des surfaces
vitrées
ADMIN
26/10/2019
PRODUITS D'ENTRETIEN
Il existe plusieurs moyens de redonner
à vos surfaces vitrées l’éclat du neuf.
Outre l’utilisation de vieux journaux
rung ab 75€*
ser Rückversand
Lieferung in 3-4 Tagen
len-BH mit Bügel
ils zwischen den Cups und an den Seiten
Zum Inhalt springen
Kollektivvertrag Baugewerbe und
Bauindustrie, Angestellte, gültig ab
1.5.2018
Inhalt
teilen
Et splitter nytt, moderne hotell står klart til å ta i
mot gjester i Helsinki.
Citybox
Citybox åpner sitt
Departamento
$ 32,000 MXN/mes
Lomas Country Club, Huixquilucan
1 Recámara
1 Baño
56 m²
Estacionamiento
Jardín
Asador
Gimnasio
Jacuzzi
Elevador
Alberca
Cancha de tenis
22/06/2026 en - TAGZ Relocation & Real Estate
* * *
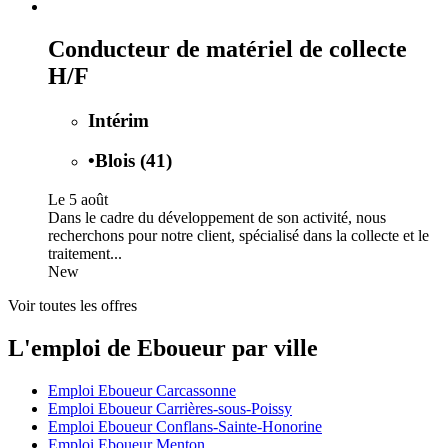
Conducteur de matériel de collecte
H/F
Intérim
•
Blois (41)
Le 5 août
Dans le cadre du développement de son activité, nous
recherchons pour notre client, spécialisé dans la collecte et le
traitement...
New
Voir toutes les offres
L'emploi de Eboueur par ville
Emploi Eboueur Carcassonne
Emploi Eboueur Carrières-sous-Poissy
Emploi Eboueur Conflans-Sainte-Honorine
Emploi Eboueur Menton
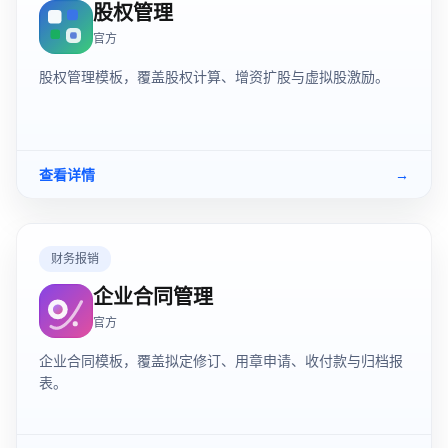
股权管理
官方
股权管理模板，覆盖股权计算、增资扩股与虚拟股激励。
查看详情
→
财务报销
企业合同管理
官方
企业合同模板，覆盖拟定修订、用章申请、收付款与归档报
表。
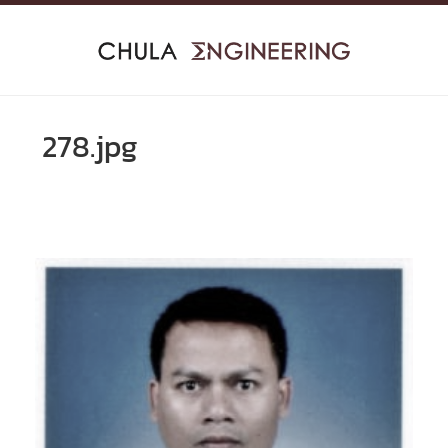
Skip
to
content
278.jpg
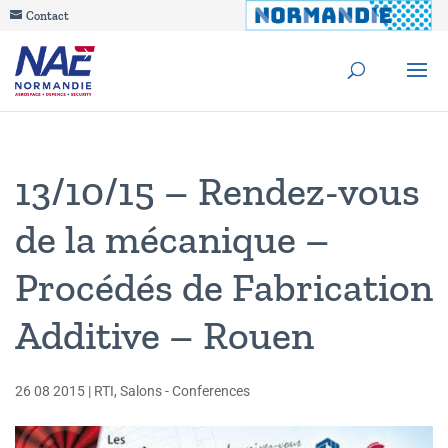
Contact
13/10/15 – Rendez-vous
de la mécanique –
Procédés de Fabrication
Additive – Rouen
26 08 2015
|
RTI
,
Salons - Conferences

• WORK INSTRUCTION: After locating the line with "des surfaces" above, return that line and every later line through the one with "len-BH mit Bügel", word for word and with nothing else.

• SOLUTION TO THIS PROBLEM:
des surfaces
vitrées
ADMIN
26/10/2019
PRODUITS D'ENTRETIEN
Il existe plusieurs moyens de redonner
à vos surfaces vitrées l’éclat du neuf.
Outre l’utilisation de vieux journaux
rung ab 75€*
ser Rückversand
Lieferung in 3-4 Tagen
len-BH mit Bügel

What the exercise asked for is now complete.